Há, ainda, aquelas pessoas que dedicam a sua vida à
conquista do poder. São dominadas pelo desejo de mandar, manipular e controlar.
Sentem-se, demasiadamente, importantes e no direito de submeter aos demais.
Apegam-se
ao poder e não querem mais largar. Não se veem como pessoas comuns, mas como
seres acima do comum dos mortais. Usando do poder sabem que conquistam o
prestígio e a riqueza. Não usam do poder para servir aos subalternos, mas para
servir-se, para ganhar mais poder.
Tais
pessoas sofrem do mal da mania de grandeza. Possuem um forte espírito de
superioridade. Gostam de olhar de cima para baixo, com ar de desprezo. Vivem
numa permanente angústia, convivendo com o risco de perderem o poder.
Diante destas três procuras que causam a perdição do ser
humano, cabe a pergunta de Jesus: “Que
adianta alguém ganhar o mundo inteiro, se perde a própria vida?” (Mc 8,
36). A espiritualidade cristã ensina com firmeza e clareza algo que pouca gente
aceita: Os que dedicam sua vida à conquista do prestígio, da riqueza e do poder
não participarão do Reino de Deus. Estão perdendo a vida. Os que
escolhem tais coisas estão se perdendo. A duração de suas vidas é o tempo dado
por Deus para buscarem, se quiserem, a conversão.
Caso
não mudem de vida, não adianta o culto das religiões, pois Deus respeita as
escolhas dos seres humanos. Não adianta rezar pelas almas dos que renunciaram
ao chamado de Deus à participação no seu Reino, dedicando-se à procura de
riqueza, prestígio e poder. Não adianta.
Todo
ser humano tem a liberdade e todo tempo de sua vida para escolher entre duas
alternativas: Ou salvar a vida neste mundo, procurando tais coisas, ou perdê-la
neste mundo, renunciando a tais coisas para alcançar a vida plena. Diante de
nós está a vida e a morte. Deus concede a liberdade para a escolha e cada
pessoa tem que arcar com as consequências das escolhas que faz.
O que estamos buscando na vida?
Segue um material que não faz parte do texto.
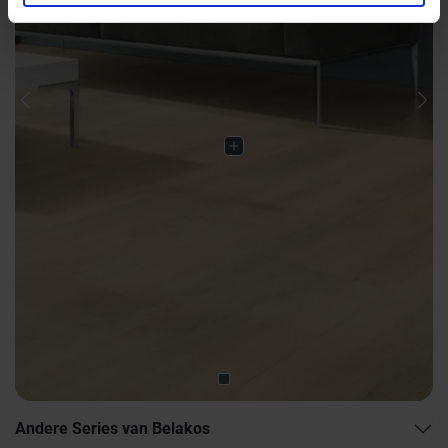
Previous
Nex
Andere Series van Belakos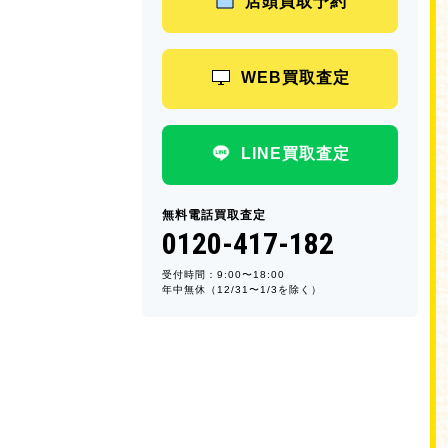
店頭買取予約
WEB買取査定
LINE買取査定
無料電話買取査定
0120-417-182
受付時間：9:00〜18:00
年中無休（12/31〜1/3を除く）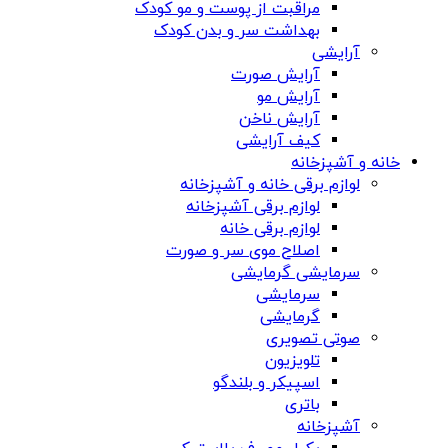
مراقبت از پوست و مو کودک
بهداشت سر و بدن کودک
آرایشی
آرایش صورت
آرایش مو
آرایش ناخن
کیف آرایشی
خانه و آشپزخانه
لوازم برقی خانه و آشپزخانه
لوازم برقی آشپزخانه
لوازم برقی خانه
اصلاح موی سر و صورت
سرمایشی گرمایشی
سرمایشی
گرمایشی
صوتی تصویری
تلویزیون
اسپیکر و بلندگو
باتری
آشپزخانه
Quais são nossos apegos?
Quais são nossos amores? Onde está o nosso coração? Qual o sentido de nossa
vida? Qual o lugar do amor em nossa vida? Se morrêssemos hoje, como seria o fim
de nossa peregrinação terrestre? Por que temos medo de pensarmos estas
coisas?... O tempo está passando e o nosso fim é certo.
Na
verdade, para os que creem em Jesus, este fim é um momento de transubstanciação
da existência. Ao passarmos pela morte, seremos transformados em outra coisa.
Que coisa? Mergulharemos na Realidade Indizível, passaremos a existir no seio
daquele que nos concedeu o dom da existência. Esta existência é eterna e a
morte se transforma em uma passagem, uma breve pausa para descobrirmos Aquele
para quem a nossa vida caminha, anseia desde sempre e para sempre. Isto é
ressurreição.
Diuturnamente,
os filhos e filhas de Deus, assim como toda criação, vão ressuscitando,
conhecendo, processualmente, na liberdade e no amor, a plena alegria, gozando,
antecipadamente, da glória de Deus. Quando nos abrimos à compreensão e à
experiência deste mistério, enfim, estamos perdendo nossa vida neste mundo e
alcançando desde agora e para sempre a vida eterna. Este é o mistério da
comunhão com Deus. É nossa vocação primeira, nossa vida e felicidade.
Tiago
de França
Obs.: Acompanha este artigo a foto da Ir. Dorothy Stang, profetisa da Amazônia, assassinada em fevereiro de 2005, em Anapu - PA. Ela fez como Jesus: doou sua vida.